Accused Quotes (3 quotes)
Does the evolutionary doctrine clash with religious faith? It does not. It is a blunder to mistake the Holy Scriptures for elementary textbooks of astronomy, geology, biology, and anthropology. Only if symbols are construed to mean what they are not intended to mean can there arise imaginary, insoluble conflicts. ... the blunder leads to blasphemy: the Creator is accused of systematic deceitfulness.
In 'Nothing in Biology Makes Sense Except in the Light of Evolution', The American Biology Teacher (Mar 1973), 125-129.
For any one who is pervaded with the sense of causal law in all that happens, who accepts in real earnest the assumption of causality, the idea of a Being who interferes with the sequence of events in the world is absolutely impossible! Neither the religion of fear nor the social-moral religion can have, any hold on him. A God who rewards and punishes is for him unthinkable, because man acts in accordance with an inner and outer necessity, and would, in the eyes of God, be as little responsible as an inanimate object is for the movements which it makes. Science, in consequence, has been accused of undermining morals—but wrongly. The ethical behavior of man is better based on sympathy, education and social relationships, and requires no support from religion. Man’s plight would, indeed, be sad if he had to be kept in order through fear of punishment and hope of rewards after death.
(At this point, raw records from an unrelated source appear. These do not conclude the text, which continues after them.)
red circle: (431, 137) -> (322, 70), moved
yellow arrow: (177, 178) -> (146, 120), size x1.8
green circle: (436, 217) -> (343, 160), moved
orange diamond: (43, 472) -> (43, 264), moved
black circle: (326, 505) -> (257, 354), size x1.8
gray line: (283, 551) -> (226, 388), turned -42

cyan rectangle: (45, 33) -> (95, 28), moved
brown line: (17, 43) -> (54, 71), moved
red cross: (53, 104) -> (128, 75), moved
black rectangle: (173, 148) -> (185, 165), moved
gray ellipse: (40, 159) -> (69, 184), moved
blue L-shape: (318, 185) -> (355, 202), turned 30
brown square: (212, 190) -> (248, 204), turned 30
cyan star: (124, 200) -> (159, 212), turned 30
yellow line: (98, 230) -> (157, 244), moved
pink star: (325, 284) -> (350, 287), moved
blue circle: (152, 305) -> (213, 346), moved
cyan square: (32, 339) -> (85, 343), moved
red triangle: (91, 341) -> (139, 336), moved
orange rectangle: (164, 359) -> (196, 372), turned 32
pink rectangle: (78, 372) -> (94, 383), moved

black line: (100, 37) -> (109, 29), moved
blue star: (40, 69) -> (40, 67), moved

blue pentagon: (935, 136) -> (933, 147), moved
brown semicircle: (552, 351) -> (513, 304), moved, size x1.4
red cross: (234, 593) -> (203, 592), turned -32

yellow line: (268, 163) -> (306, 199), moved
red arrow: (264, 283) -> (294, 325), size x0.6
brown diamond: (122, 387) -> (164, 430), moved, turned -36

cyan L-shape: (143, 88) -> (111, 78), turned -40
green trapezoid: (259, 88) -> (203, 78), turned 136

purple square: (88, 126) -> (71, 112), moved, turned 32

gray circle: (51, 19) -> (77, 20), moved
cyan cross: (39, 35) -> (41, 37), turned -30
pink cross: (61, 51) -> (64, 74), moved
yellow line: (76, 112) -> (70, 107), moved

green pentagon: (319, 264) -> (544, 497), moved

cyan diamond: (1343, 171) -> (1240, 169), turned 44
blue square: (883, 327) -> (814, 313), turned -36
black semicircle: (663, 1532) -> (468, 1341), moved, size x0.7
From 'Religion and Science',
The New York Times Magazine, (9 Nov 1930), 1. Article in full, reprinted in Edward H. Cotton (ed.),
Has Science Discovered God? A Symposium of Modern Scientific Opinion (1931), 101. The wording differs significantly from the version collected in 'Religion And Science',
Ideas And Opinions (1954), 39, giving its source as: “Written expressly for the
New York Times Magazine. Appeared there November 9, 1930 (pp. 1-4). The German text was published in the
Berliner Tageblatt, November 11, 1930.” This variant form of the quote from the book begins, “The man who is thoroughly convinced of the universal operation of the law of causation….” and is also on the
Albert Einstein Quotes page on this website. As for why the difference, Webmaster speculates the book form editor perhaps used a revised translation from Einstein’s German article.
In 399 B.C. Socrates was accused of introducing new gods and questioning accepted gods. He was sentenced to death by a jury of 500 of his peers. His philosophy did not pass peer review.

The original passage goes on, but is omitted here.